Ostrożnie ruszyłam w tamtą stronę, co chwilę oglądając się za
siebie. Nawet nie wiedziałam, że ta biblioteka była taka wielka.
Odgłosy stawały się coraz głośniejsze a kiedy doszłam do
przedostatniego regału spostrzegłam, w bardzo słabym świetle, drobną postać leżącą na podłodze. Z przerażeniem podbiegłam
w stronę krwawiącej bibliotekarki modląc się w duchu, żeby
jeszcze żyła.

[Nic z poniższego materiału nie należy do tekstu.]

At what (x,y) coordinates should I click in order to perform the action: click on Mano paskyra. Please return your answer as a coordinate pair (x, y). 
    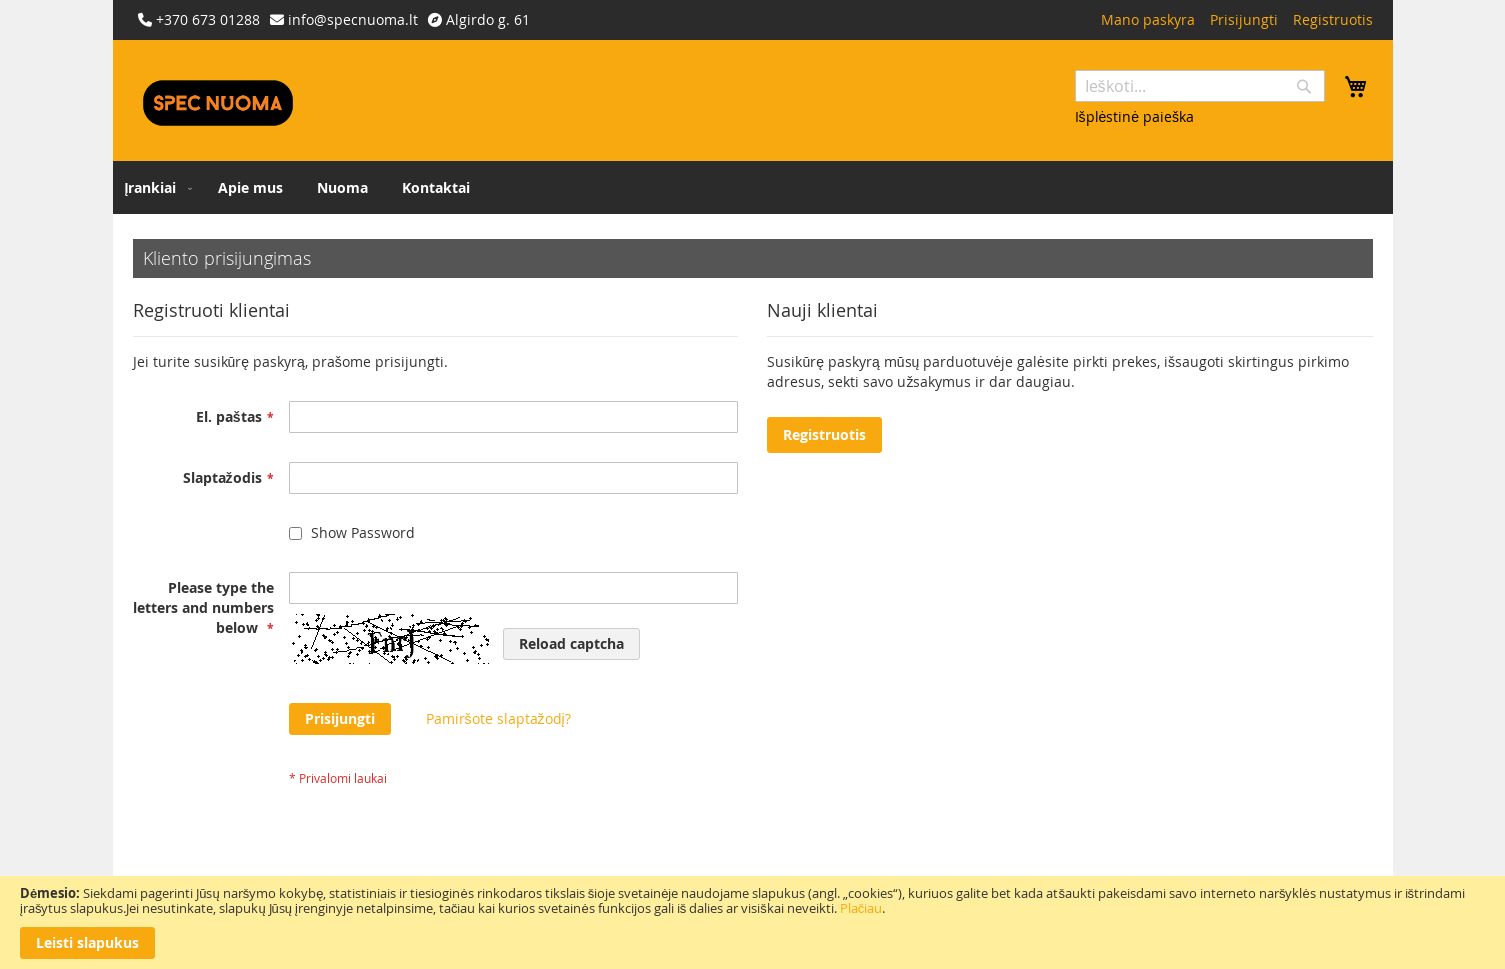
    Looking at the image, I should click on (1148, 19).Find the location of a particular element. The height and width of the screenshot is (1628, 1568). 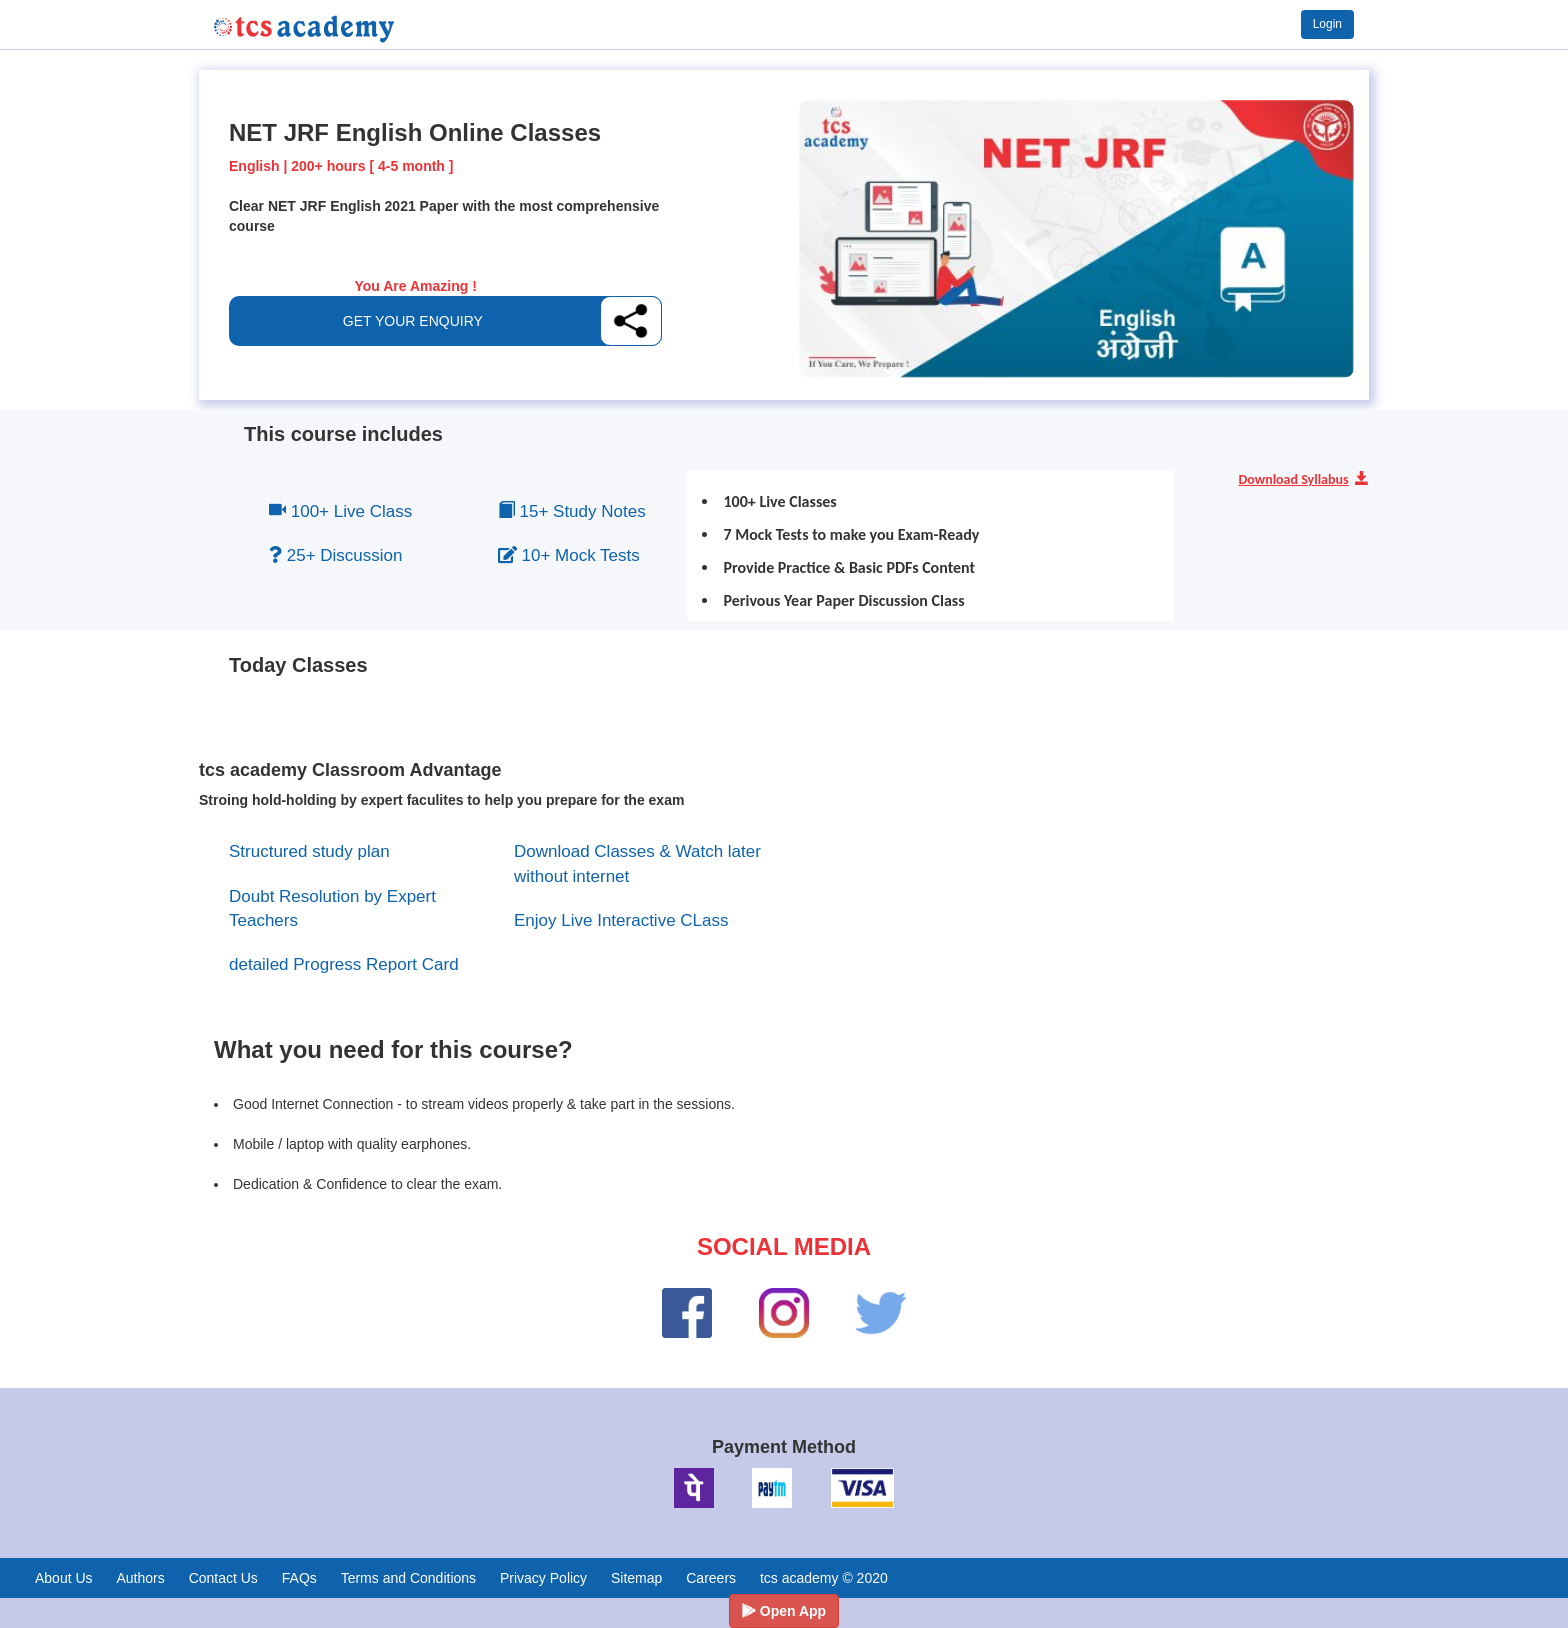

About Us is located at coordinates (64, 1578).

Kobieta odwróciła powoli głowę w moją stronę i
z załzawionymi oczami jęknęła cicho.
- Już dobrze, zaraz wezwę pomoc. - Powiedziałam cicho, widząc jak z jej
brzucha wydobywa się coraz więcej czerwonej cieczy, brudząc przy
tym podłogę.
Kobieta zaczęła otwierać usta, jakby chcąc coś powiedzieć, ale nie była w stanie wydobyć z siebie żadnego dźwięku. Wiedziałam, że nie uda mi się jej pomóc w żaden sposób i łzy pociekły mi po policzkach.
Kobieta zaczęła otwierać usta, jakby chcąc coś powiedzieć, ale nie była w stanie wydobyć z siebie żadnego dźwięku. Wiedziałam, że nie uda mi się jej pomóc w żaden sposób i łzy pociekły mi po policzkach.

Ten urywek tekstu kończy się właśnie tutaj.